Turkey roulade with apple cider gravy. Browned butter mashed potatoes. Pumpkin roll cake.
Those were just a few of the things whipped up by College of Medicine students at a cooking class hosted by the Integrative Medicine Interest Group (IMIG) just before Thanksgiving.
One might never guess the dishes all had a healthier twist, were it not for the tips provided by the instructor from the UAMS Culinary Medicine Program and the student group’s mission to help its members and others live more healthful lives – even during the holidays.
“Our holiday meals tend to be the biggest of the year, and we’re all focused so much on the flavor, but perhaps not so much on how healthy the food is,” said third-year student Humam Shahare, the group’s Vice President. “But there is room for both. I think that is what we are here to figure out today – how to achieve that balance of pleasure and health. Balance is what it is all about.”
The Thanksgiving-focused class included gourmet recipes devised by a professional chef. It was the first for the year in the IMIG Cooking Series.
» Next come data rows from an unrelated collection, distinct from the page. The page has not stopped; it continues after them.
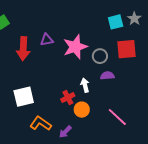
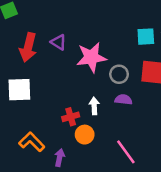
purple triangle: (47, 40) -> (58, 42), turned 32
white square: (24, 97) -> (19, 90), moved
purple arrow: (65, 132) -> (60, 158), turned 136

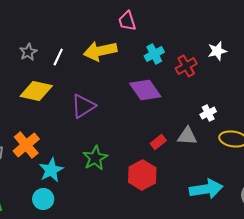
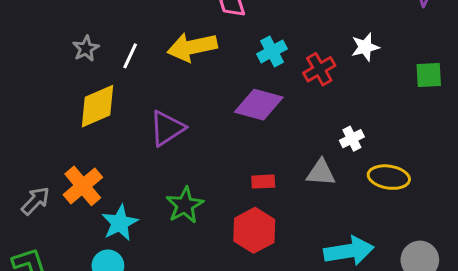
purple diamond: (145, 90) -> (259, 105), turned -40
yellow diamond: (36, 91) -> (98, 106), turned -36
red rectangle: (158, 142) -> (263, 182), moved, turned 35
Organizers plan to offer future sessions focused on themes such as cuisine from around the world. The group received a $2,500 grant from the Arkansas Medical Society-sponsored Medical Education Foundation for Arkansas (MEFFA) this fall to re-launch the series, which also has received past support from MEFFA.
“IMIG is very excited to bring back our cooking classes,” said IMIG President Sairi Zhang. “The last time we were able to do them was back in 2020. At the time, the classes were held at Pulaski Tech, and they were very popular with medical students. Unfortunately, COVID put a temporary stop to things.”
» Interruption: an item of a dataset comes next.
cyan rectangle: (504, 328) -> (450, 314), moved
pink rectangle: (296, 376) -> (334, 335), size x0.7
“This year, we were fortunate to receive the MEFFA grant to restart the classes and host them at UAMS’ very own teaching kitchen,” Zhang said. “The new location is much more convenient for medical students, and the staff are fantastic. We are so happy to be able to offer these events to students, as they are a fun, interactive way to learn about healthy diets that can be used to educate future patients.”
The UAMS Culinary Medicine Program kitchen is located on the first floor of the Donald W. Reynolds Institute on Aging. The facility, which opened a couple of years ago, provides ample space and top-notch equipment for events such as the IMIG series as well as interprofessional education courses, an elective for fourth-year medical and pharmacy students, and culinary medicine education that has been integrated into the third- and fourth-year medical school curriculum.
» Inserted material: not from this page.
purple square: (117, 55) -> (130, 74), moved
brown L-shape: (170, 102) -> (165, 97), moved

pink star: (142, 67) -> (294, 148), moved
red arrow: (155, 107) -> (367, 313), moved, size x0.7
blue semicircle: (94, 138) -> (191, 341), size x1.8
Culinary Medicine Instructor Alyssa Frisby, MS, RD, LD, also referred to “balance” when explaining that festive, delicious food can also be healthy. For example, she said, mashed potatoes can be prepared without incorporating butter or cream within the potatoes. Instead, cooks can brown butter to drizzle on top, adding a punch of flavor with less fat and calories.
During the class, more than a dozen students divvied up the menu and prepared the multi-course meal with guidance from Frisby. Other IMIG officers who attended and helped to organize the class included M4 Class Representative Pranav Kolluru, Treasurer Alex Heffington and Secretary Vanessa Weidling.
“This is also a great opportunity for us to unwind, said IMIG Vice President Shahare. “So, a little bit of nutritional education here, a little bit self-care there, and if people who come to our cooking classes end up leaving with a little bit more info on how to take care of themselves, then I think we’ve hit our goal.”